High-Order Finite Element Methods for Acoustic Problems

The goal of this work is to design and analyze quadratic finite elements for problems of time-harmonic acoustics, and to compare the computational efficiency of quadratic elements to that of lower-order elements. Non-reflecting boundary conditions yield an equivalent problem in a bounded region which is suitable for domain-based computation of solutions to exterior problems. Galerkin/least-squares technology is utilized to develop robust methods in which stability properties are enhanced while maintaining higher-order accuracy. The design of Galerkin/least-squares methods depends on the order of interpolation employed, and in this case quadratic elements are designed to yield dispersion-free solutions to model problems.
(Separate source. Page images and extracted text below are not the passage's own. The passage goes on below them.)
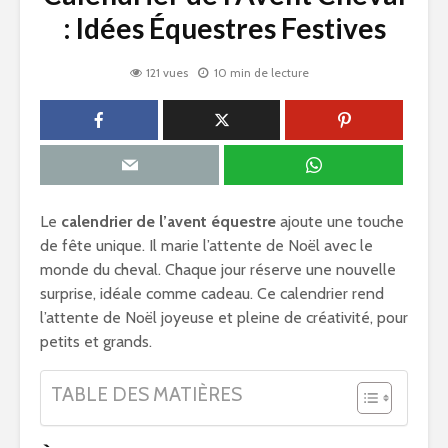
: Idées Équestres Festives
121 vues
10 min de lecture
Le
calendrier de l’avent équestre
ajoute une touche
de fête unique. Il marie l’attente de Noël avec le
monde du cheval. Chaque jour réserve une nouvelle
surprise, idéale comme cadeau. Ce calendrier rend
l’attente de Noël joyeuse et pleine de créativité, pour
petits et grands.
TABLE DES MATIÈRES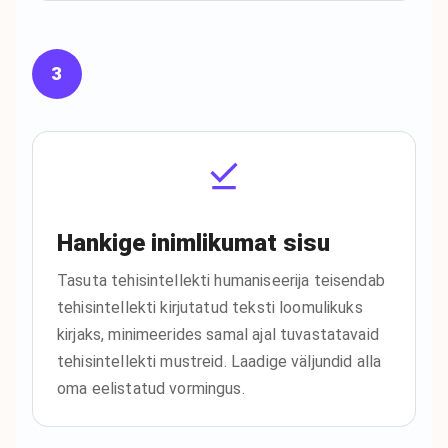
3
Hankige inimlikumat sisu
Tasuta tehisintellekti humaniseerija teisendab
tehisintellekti kirjutatud teksti loomulikuks
kirjaks, minimeerides samal ajal tuvastatavaid
tehisintellekti mustreid. Laadige väljundid alla
oma eelistatud vormingus.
The accuracy of Galerkin/least-squares and traditional Galerkin elements is compared, as well as the accuracy of quadratic versus standard linear interpolation, incorporating the effects of representing the radiation condition in exterior problems. The efficiency of the various methods is measured in terms of the cost of computation, rather than resolution requirements. In this manner, clear guidelines for selecting the order of interpolation are derived. Numerical testing validates the superior performance of the proposed methods. This work is a first step to gaining a thorough analytical understanding of the performance of p refinement as a basis for the development of h-p finite element methods for large-scale computation of solutions to acoustic problems.